Muito provavelmente o dia 26 de Fevereiro de 2009 ficará marcado para a história dos Estados Unidos e do resto do mundo, como o dia em que as mudanças de que vos falei na última crónica, tiveram simbolicamente o seu início.

Impõem-se a seguinte pergunta: - O que aconteceu nesse dia que possa ser assim tão importante?

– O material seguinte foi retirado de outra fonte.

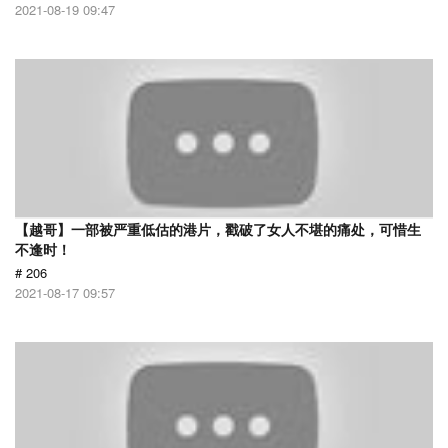
2021-08-19 09:47
【越哥】一部被严重低估的港片，戳破了女人不堪的痛处，可惜生
不逢时！
# 206
2021-08-17 09:57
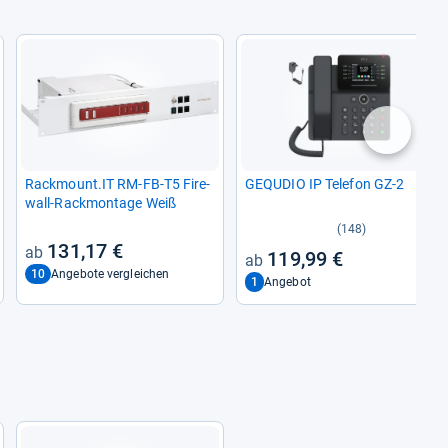
nächste
Rack­mount.IT RM-​FB-​T5 Fire­
GEQUDIO IP Tele­fon GZ-​2
wall-​Rack­mon­tage Weiß
(148)
131,17 €
119,99 €
10
Angebote vergleichen
1
Angebot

O presidente Obama discursou perante as duas câmaras do Congresso colocando a questão da maior igualdade social na agenda política. O que ele disse aos americanos é que “uma melhor redistribuição da riqueza é essencial para concertar uma economia doente”. Anunciou o recurso a politicas públicas para tornar acessível os cuidados de saúde e facilitar as condições de acesso à educação, a todos os americanos. Falou em aumentar os impostos sobre os mais ricos e propôs a utilização dos dinheiros dos contribuintes para fomentar o novo “paradigma da economia verde”. Afirmou ainda que era tempo da sociedade começar a olhar para o Estado de outra maneira, rejeitando a ideia que os problemas se resolveriam por si mesmos e que era preciso ter um governo com acções fortes e de grandes ideias. A determinada altura fez a seguinte pergunta ao Congresso: -“Os americanos estão preparados para esta viragem?”. Esta ideia forte de mudança que marcou o discurso de Obama, traduz-se numa maior sensibilidade para os valores sociais, ambientais e culturais e para a necessidade de aumentar o papel do Estado na construção dos alicerces de uma nova prosperidade comum.
O debate político está lançado nas elites americanas e o mundo assiste ansioso, à espera de novos valores para a globalização. Se Obama vencer a grandiosa batalha interna que tem pela frente, o mundo acabará por seguir o seu exemplo e a humanidade poderá voltar a sentir esperança num futuro mais próspero e menos assimétrico para todos.

Ideologias, teorias ou simplesmente ideias?
Apesar da insistência dos jornalistas, Obama não aceita responder directamente a perguntas feitas com o intuito de identificar qual é a sua filosofia política. Entendemos que não responda porque não quer com isso criar qualquer tipo de clivagens na sociedade americana. Ele sempre afirmou que pretende envolver toda a nação no processo de mudança e que quer fazer renascer no povo o espírito do sonho americano.
Mas nós podemos e devemos ir tentando encontrar algumas dessas respostas. Não é importante saber se as suas politicas são menos à direita e mais à esquerda ou se as suas ideias são mais identificadas com o socialismo ou com a social-democracia. O que é verdadeiramente relevante é perceber qual é o fio condutor dessas políticas e o impacto que elas poderão ter no futuro da América e do mundo.
Obama sabe perfeitamente que a actual situação de crise profunda que o mundo assiste foi causada pela teoria dos Mercados Eficientes e a doutrina fundamental do laissez –faire que a acompanha, adoptada pela América e copiada pelo mundo após a Segunda Guerra Mundial. Não será pois de estranhar que Obama comece a dar ao estado um papel de maior intervenção, muito ao estilo das teorias propostas por Keynes. Em que medida é que o vai fazer, ainda ninguém sabe ao certo. Por isso é ainda muito cedo para se tirarem mais conclusões. Temos que esperar pelas cenas dos próximos capítulos, sendo no entanto certo que a mudança já teve o seu início, marcada simbolicamente no dia 26 de Fevereiro de 2009.